De Gethsémani nous nous rendons maintenant au prétoire de Pilate. Il s’agit là d’un bref intermède entre la condamnation et l’exécution, qui, en tant que tel passe facilement inaperçu dans la lecture des récits de la Passion, alors qu’au contraire, il est dense de signification. Les évangiles nous racontent que, lorsque Jésus eut été livré entre les mains des soldats pour être crucifié, ceux-ci l’emmenèrent à l’intérieur du palais et convoquèrent toute la cohorte pour le spectacle :
Ils le revêtent de pourpre, puis, ayant tressé une couronne d’épines, ils la lui mettent et ils se mirent à le saluer : Salut, roi des juifs ! Et ils lui frappaient dessus avec un roseau, ils lui crachaient dessus et fléchissaient les genoux devant lui pour lui rendre hommage.

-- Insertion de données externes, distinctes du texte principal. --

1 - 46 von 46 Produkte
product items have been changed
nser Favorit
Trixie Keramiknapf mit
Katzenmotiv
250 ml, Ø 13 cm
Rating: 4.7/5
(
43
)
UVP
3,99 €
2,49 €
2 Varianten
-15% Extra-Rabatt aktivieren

Cela fait, ils lui arrachèrent la vieille guenille de pourpre, lui remirent ses vêtements et l’amenèrent dehors pour le crucifier. Il y a un tableau d’un peint flamand du XVIème siècle (J. Mostaert) qui m’impressionne toujours beaucoup, surtout parce qu’il ne fait que rassembler les données des différents évangélistes sur ce moment de la Passion, en rendant ainsi la scène visible à nos regards. Jésus porte sur sa tête un faisceau d’épines fraîchement cueillies, ainsi que le montrent les feuilles vertes qui pendent encore des rameaux. Coulant de sa tête, des gouttes de sang se mêlent aux larmes qui coulent de ses yeux. Jésus pleure abondamment ; mais l’on comprend immédiatement, en le regardant, qu’il ne pleure pas sur lui-même, mais sur celui qui le regarde ; il pleure sur moi qui ne comprends pas encore. Lui-même, d’ailleurs, dira aux saintes femmes : « Ne pleurez pas sur moi » (Lc 23, 28). Il a la bouche entrouverte, comme qui a de la peine à respirer et est en proie à une angoisse mortelle. Sur ses épaules est posé un manteau pesant et élimé, qui évoque plutôt le métal que l’étoffe. En regardant plus bas nos yeux rencontrent ses poignets liés par une rude corde et à plusieurs tours ; on a mis un roseau dans l’une de ses mains et dans l’autre un faisceau de verges, symbole de dérision de sa royauté. Ses mains surtout nous font frissonner en les regardant : Jésus ne peut même plus bouger un doigt ; il est l’homme réduit à l’impuissance la plus totale, comme immobilisé. Lorsque je m’arrête à contempler cette image, surtout si je suis sur le point d’aller prêcher la Parole de Dieu, mon âme se remplit de confusion, car je mesure toute la distance qu’il y a entre lui et moi : le serviteur, libre d’aller et venir, de faire et de défaire ; lui, le Seigneur, ligoté et emprisonné. La Parole enchaînée et le messager en liberté !
Jésus au prétoire est l’image de l’homme qui a « rendu à Dieu son pouvoir ». Il a expié tout l’abus que nous avons fait et continuons à faire de notre liberté ; cette liberté dont nous sommes si jaloux et qui n’est autre qu’un esclavage de nous-mêmes. Nous devons imprimer bien fort dans notre esprit cet épisode de Jésus au prétoire, car pour nous aussi le jour viendra où, dans notre corps ou dans notre esprit, nous serons réduits à cet état, soit par les hommes, soit par l’âge ; et alors lui seul, Jésus, pourra nous aider à comprendre et à chanter, à travers les larmes, notre nouvelle liberté. Il y a une intimité avec le Christ qui ne s’acquiert que de cette manière : en lui étant tout proche, côte à côte, à l’heure de son ignominie et de la nôtre, en portant nous aussi « l’opprobre du Christ » (cf. He 13, l3). Tant de personnes passent leur vie dans une petite voiture ou dans un lit, réduites par la maladie ou un handicap, à une immobilité semblable à celle du Christ. Jésus révèle la grandeur secrète, cachée en ces vies, si elles sont vécues en union avec lui.